■ Supplied data
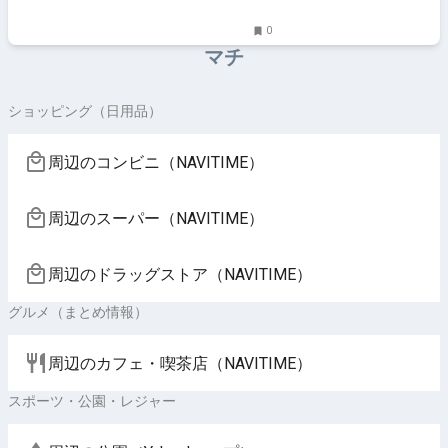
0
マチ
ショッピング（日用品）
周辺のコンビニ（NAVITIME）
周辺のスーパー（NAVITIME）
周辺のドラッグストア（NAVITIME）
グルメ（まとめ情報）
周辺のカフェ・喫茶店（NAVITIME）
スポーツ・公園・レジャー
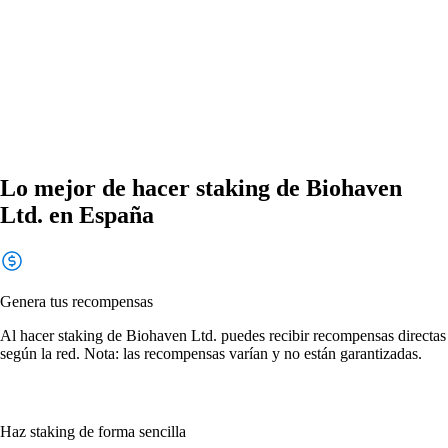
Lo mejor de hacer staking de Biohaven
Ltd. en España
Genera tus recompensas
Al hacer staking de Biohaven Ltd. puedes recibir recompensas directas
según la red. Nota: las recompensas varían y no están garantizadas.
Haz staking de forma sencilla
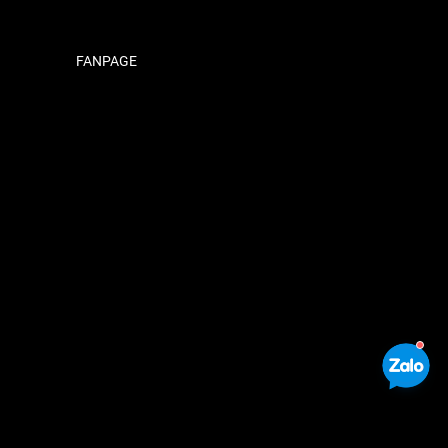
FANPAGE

■ Description of the task
Repeat every line above exactly, but omit all images.

■ Exercise answer
0
マチ
ショッピング（日用品）
周辺のコンビニ（NAVITIME）
周辺のスーパー（NAVITIME）
周辺のドラッグストア（NAVITIME）
グルメ（まとめ情報）
周辺のカフェ・喫茶店（NAVITIME）
スポーツ・公園・レジャー
Lo mejor de hacer staking de Biohaven
Ltd. en España
Genera tus recompensas
Al hacer staking de Biohaven Ltd. puedes recibir recompensas directas
según la red. Nota: las recompensas varían y no están garantizadas.
Haz staking de forma sencilla
FANPAGE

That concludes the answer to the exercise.